My head is suddenly drenched with a red haze and I am erupting. I look back and see a nose, a chin with two or three hairs on it. Protruding eyes, half-closed. Lips that glisten with saliva, a loud grunt escaping. It is not his best look. But I am in love with it.
“Oh, God, Reuven!” It is the first time I have felt loved. And I know that I will not be capable of loving anyone else ever.
*
When I wake up, sunlight is pouring through the lace curtains. My head is sweaty and sore, the way it feels when I stay up too late reading or writing. The bottoms of my pajamas are caked in perspiration and semen. I sit up, alarmed.
“Danny?”
Reuven is standing over the sofa, a glass of orange juice in his hand. He is wearing a dark suit without the jacket, a dark tie. His hair is sheened down, parted on the side and softly layered on top of his head. “Good-morning,” I say, though my voice is hollow and dry. I feel like I have rid myself of every inch of moisture in my body.
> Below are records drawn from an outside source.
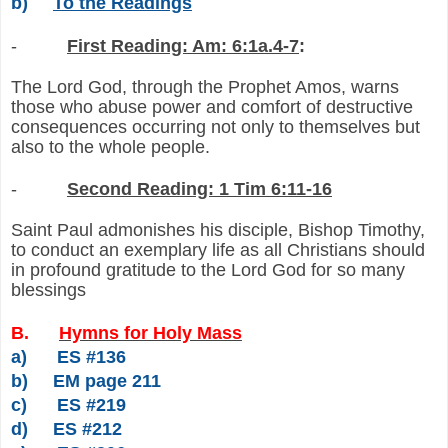
b)
To the Readings
-
First Reading: Am: 6:1a.4-7
:
The Lord God, through the Prophet Amos, warns
those who abuse power and comfort of destructive
consequences occurring not only to themselves but
also to the whole people.
-
Second Reading: 1 Tim 6:11-16
Saint Paul admonishes his disciple, Bishop Timothy,
to conduct an exemplary life as all Christians should
in profound gratitude to the Lord God for so many
blessings
B.
Hymns for Holy Mass
a)
ES #136
b)
EM page 211
c)
ES #219
d)
ES #212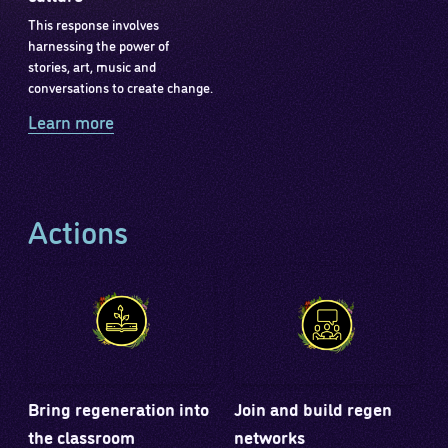
This response involves
harnessing the power of
stories, art, music and
conversations to create change.
Learn more
Actions
Bring regeneration into
Join and build regen
the classroom
networks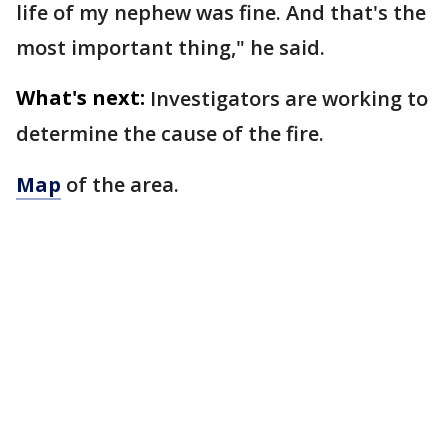
life of my nephew was fine. And that's the
most important thing," he said.
What's next:
Investigators are working to
determine the cause of the fire.
Map
of the area.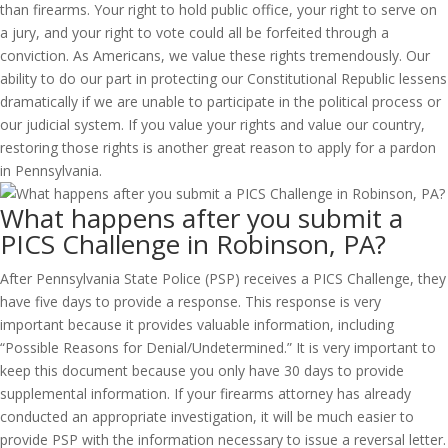
than firearms. Your right to hold public office, your right to serve on
a jury, and your right to vote could all be forfeited through a
conviction. As Americans, we value these rights tremendously. Our
ability to do our part in protecting our Constitutional Republic lessens
dramatically if we are unable to participate in the political process or
our judicial system. If you value your rights and value our country,
restoring those rights is another great reason to apply for a pardon
in Pennsylvania.
What happens after you submit a
PICS Challenge in Robinson, PA?
After Pennsylvania State Police (PSP) receives a PICS Challenge, they
have five days to provide a response. This response is very
important because it provides valuable information, including
“Possible Reasons for Denial/Undetermined.” It is very important to
keep this document because you only have 30 days to provide
supplemental information. If your firearms attorney has already
conducted an appropriate investigation, it will be much easier to
provide PSP with the information necessary to issue a reversal letter.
“I have to go to my synagogue for a little while. Some sort of emergency. I’ve called my housekeeper, but there was no answer. I can ask one of the women once I get there to come over, but could you stay with David for an hour or so?”
My head is foggy. “David?”
His eyes narrow. “My son.”
I am supposedly a mind born once a generation. I am also an idiot. “Of course I can. Is everything alright?”
“Fine. There is formula in the ice box. Diapers folded in the nursery. The number of the temple is”—
“On the side table, by the phone. I have been here before, you know. And I may not be a woman, but I’ve been told I have a pretty fair memory. I can manage quite well.”
Reuven hands me the juice. It is fresh squeezed and I down it in one long swallow. The burn in the back of my throat is gradually extinguished, and I look toward the window. The sun is out, melting the ice in long watery strings down the glass. A promising start. And when it sets tonight, it will be Shabbos.
“David and I will be fine,” I tell my friend. He stares at me, and then sighs deeply.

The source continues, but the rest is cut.